Data to process:

*** Block opens ***

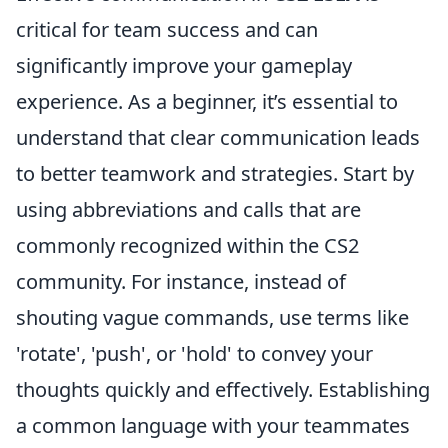
critical for team success and can
significantly improve your gameplay
experience. As a beginner, it’s essential to
understand that clear communication leads
to better teamwork and strategies. Start by
using abbreviations and calls that are
commonly recognized within the CS2
community. For instance, instead of
shouting vague commands, use terms like
'rotate', 'push', or 'hold' to convey your
thoughts quickly and effectively. Establishing
a common language with your teammates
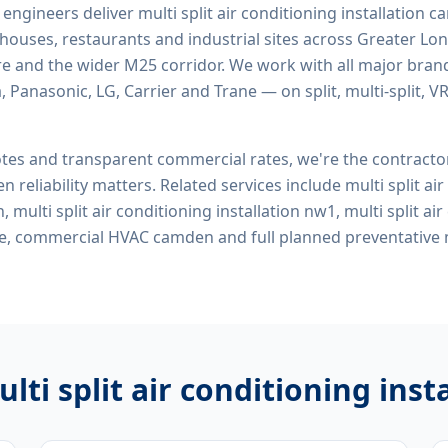
d engineers deliver
multi split air conditioning installation
rehouses, restaurants and industrial sites across Greater Lo
re and the wider M25 corridor. We work with all major bran
, Panasonic, LG, Carrier and Trane — on split, multi-split, 
tes and transparent commercial rates, we're the contract
n reliability matters. Related services include
multi split ai
 multi split air conditioning installation nw1, multi split ai
 me, commercial HVAC camden
and full planned preventative
lti split air conditioning in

*** Block closes ***

What the exercise asks: In the answer, set down only the lines from the opening line of the listing through the line that holds "n reliability matters.", exactly as they appear, minus the pictures.

Solution to this exercise:
critical for team success and can
significantly improve your gameplay
experience. As a beginner, it’s essential to
understand that clear communication leads
to better teamwork and strategies. Start by
using abbreviations and calls that are
commonly recognized within the CS2
community. For instance, instead of
shouting vague commands, use terms like
'rotate', 'push', or 'hold' to convey your
thoughts quickly and effectively. Establishing
a common language with your teammates
d engineers deliver
multi split air conditioning installation
rehouses, restaurants and industrial sites across Greater Lo
re and the wider M25 corridor. We work with all major bran
, Panasonic, LG, Carrier and Trane — on split, multi-split, 
tes and transparent commercial rates, we're the contract
n reliability matters. Related services include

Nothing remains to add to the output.